20 I do not find that the Appellants have experienced any unfairness, either by the date 9 February 2015 appearing on the front face of the decision, or in it being recorded at paragraph 3 that the parties had indicated that the appeal was to be determined on the basis of documentation submitted; nor by other reason. The judge was clearly aware of the refusal to adjoined on 29 January 2015 - this is clearly set out at his paragraph 11.
21 It is to be noted that the Appellants were not prepared for the appeal of 29th of January 2015. Their application of 29 January to adjourn was refused on that day. The judge was aware of that history. Following that refusal of adjournment, there appears to have been no further effort on the part of the Appellants to submit any evidence in support of the appeal, either on 29 January, or at any time thereafter. The expectation of the Appellants must have been that they would in due course receive a decision of the First-tier Tribunal determining the appeal that was listed on 29th of January 2015, taking into account the evidence that was before the Tribunal on that day. That is exactly what happened. The Appellants were not deprived of an oral hearing; they failed to attend it on 29 January 2015, and their written application for it to be adjourned was refused.

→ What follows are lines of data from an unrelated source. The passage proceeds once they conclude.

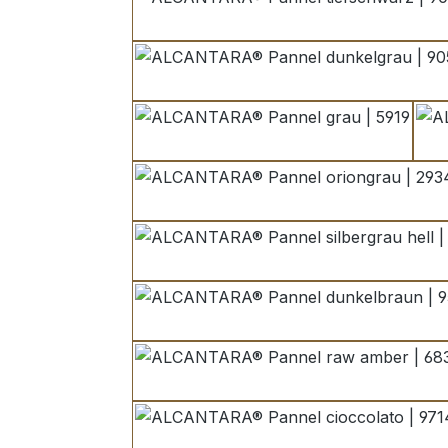
tiefschwarz | 9040
dunkelgrau | 9052
grau | 5919
oriongrau | 2934
silbergrau hell | 
dunkelbraun | 950
raw amber | 6833
cioccolato | 9714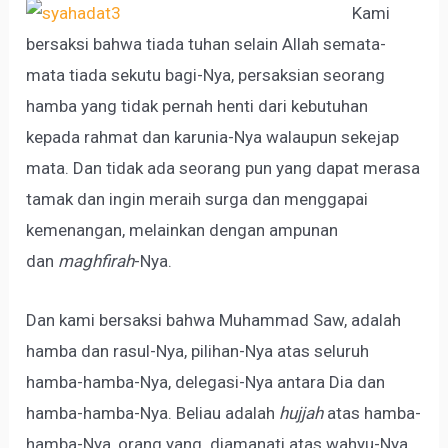
Kami
bersaksi bahwa tiada tuhan selain Allah semata-
mata tiada sekutu bagi-Nya, persaksian seorang
hamba yang tidak pernah henti dari kebutuhan
kepada rahmat dan karunia-Nya walaupun sekejap
mata. Dan tidak ada seorang pun yang dapat merasa
tamak dan ingin meraih surga dan menggapai
kemenangan, melainkan dengan ampunan
dan
maghfirah
-Nya.
Dan kami bersaksi bahwa Muhammad Saw, adalah
hamba dan rasul-Nya, pilihan-Nya atas seluruh
hamba-hamba-Nya, delegasi-Nya antara Dia dan
hamba-hamba-Nya. Beliau adalah
hujjah
atas hamba-
hamba-Nya, orang yang diamanati atas wahyu-Nya.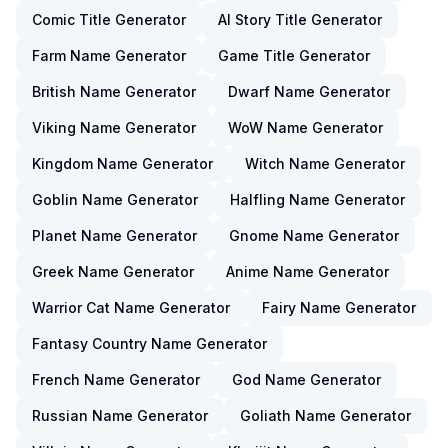
Comic Title Generator
AI Story Title Generator
Farm Name Generator
Game Title Generator
British Name Generator
Dwarf Name Generator
Viking Name Generator
WoW Name Generator
Kingdom Name Generator
Witch Name Generator
Goblin Name Generator
Halfling Name Generator
Planet Name Generator
Gnome Name Generator
Greek Name Generator
Anime Name Generator
Warrior Cat Name Generator
Fairy Name Generator
Fantasy Country Name Generator
French Name Generator
God Name Generator
Russian Name Generator
Goliath Name Generator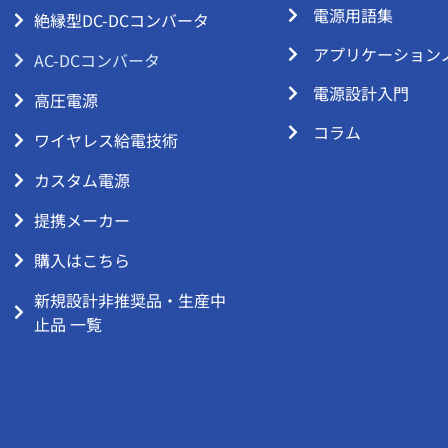
電源用語集
絶縁型DC-DCコンバータ
アプリケーション
AC-DCコンバータ
電源設計入門
高圧電源
コラム
ワイヤレス給電技術
カスタム電源
提携メーカー
購入はこちら
新規設計非推奨品・生産中
止品 一覧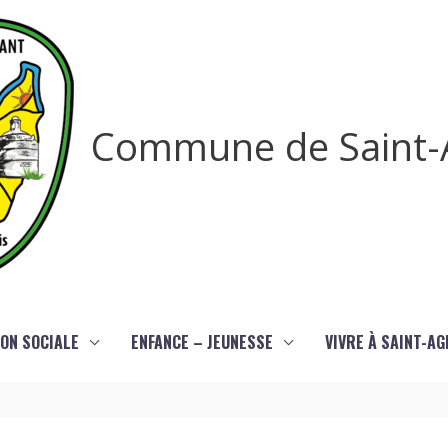
Commune de Saint-
ON SOCIALE
ENFANCE – JEUNESSE
VIVRE À SAINT-A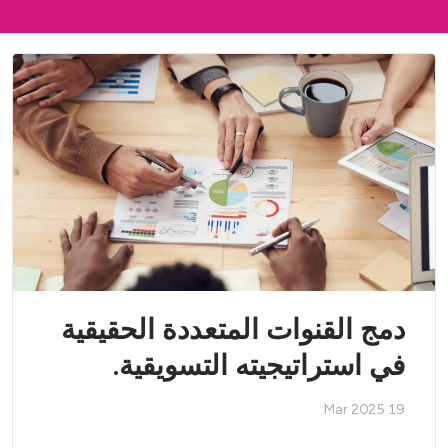
دمج القنوات المتعددة الحقيقية
في استراتيجيته التسويقية.
19 Mar 2025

22 As noted above, the grounds of appeal take no issue with the decision to refuse an adjournment on 29 January 2015, nor is any issue taken with the reasoning of the judge in dismissing the appeal.
23 I find that there is no procedural irregularity in the judge's decision which in any way undermines the fairness of the proceedings, or at all.
Decision
There is no material error of law in the judge's decision, which I uphold.
The Appellant's appeal is dismissed.